If you are like me, when you hear “green tea”  you think of something you are suppose to drink after a yoga class, or a Pilates session. It’s the kind of drink that is meant to increase your anti-oxidants, help you self-awareness, make you a better person. Not necessarily what I equate with beer.

Stone Baird Ishii Japanese Green bottle

So there was a bit of trepidation when I popped open this bomber, despite the bona fides of Stone Brewing,  and the unique collaboration with Baird Brewing of Japan, and Ishii Brewing of Guam. Yes, that is Guam Island, in Micronesia, located in the South Pacific, much closer to Australia than America.1

This collaboration was first brewed in 2011 and the three parties decided it was worth another try. But they decided to tweak it a bit – instead of using pacifica hops from New Zealand, they switched to helga hops from Australia, a burgeoning botanical scene that offered a fresh take for a brew that was definitely cutting edge, if not over the edge.

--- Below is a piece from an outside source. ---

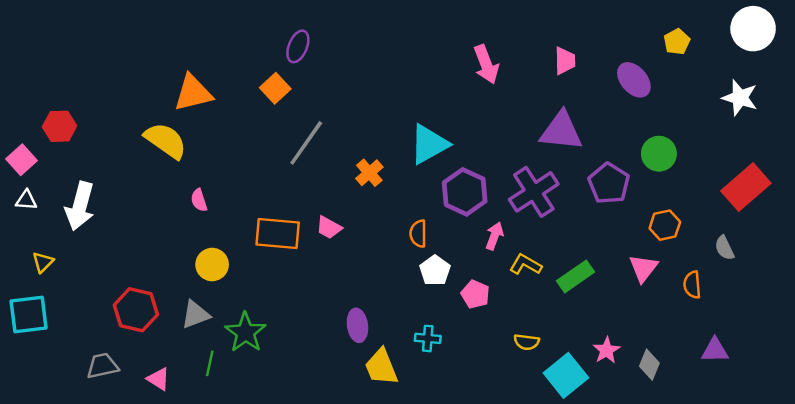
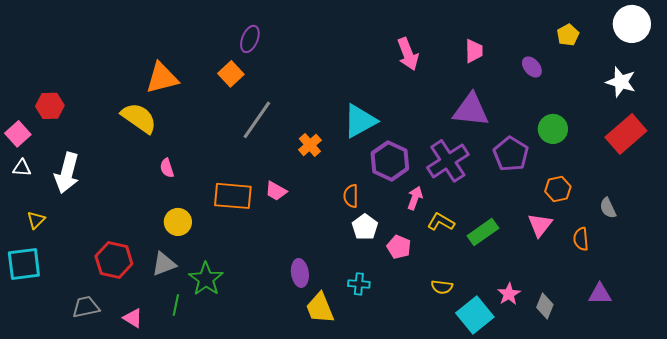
purple ellipse: (634, 80) -> (532, 67), size x0.7
red rectangle: (746, 187) -> (626, 134), moved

Stone Baird Ishii Japanese Green

When poured, this unique IPA yielded a wheat-colored head with fine lacing. The body of the beer had a faint green tint, but overall it glowed deep amber. There was something very familiar about the scent, something that took me back to my youth. It was the sweet aroma of apricots, reminiscent of the groves of ripening fruit I knew as a youngster in California. The first sip reaffirmed that distant memory, but there was a greater complexity. The taste of green tea floated on the back of the tongue, along with some bitterness, and a twinge of the high alcohol content, which in this version of the green tea collaboration tops 10 percent ABV.

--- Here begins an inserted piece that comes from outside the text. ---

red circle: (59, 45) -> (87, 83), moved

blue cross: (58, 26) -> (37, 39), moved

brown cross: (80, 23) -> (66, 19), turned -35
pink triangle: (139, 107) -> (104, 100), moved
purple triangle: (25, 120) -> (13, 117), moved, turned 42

Stone/Baird/Ishii Japanese Green IPA (2015)
BREWERY: Stone Brewing Co.
LOCATION: San Diego, Calif.
ABV: 10.1 percent
IBU: n/a
PRICE: $10.99
RELEASE DATE: Jan. 12, 2015
AVAILABLE IN: 750ml bottles
I was prepared to dislike this beer, to dismiss it as another high-concept that didn't pan out. Instead, I found it to be quite delicious, a successful beer that the three brewers who triangulate the Pacific ocean could be proud of reviving. I didn't have the chance to try the 2011 edition, but the brew that is available now is worth seeking out and trying—who knows, perhaps a few anti-oxidants in my beer isn't such a bad thing after all.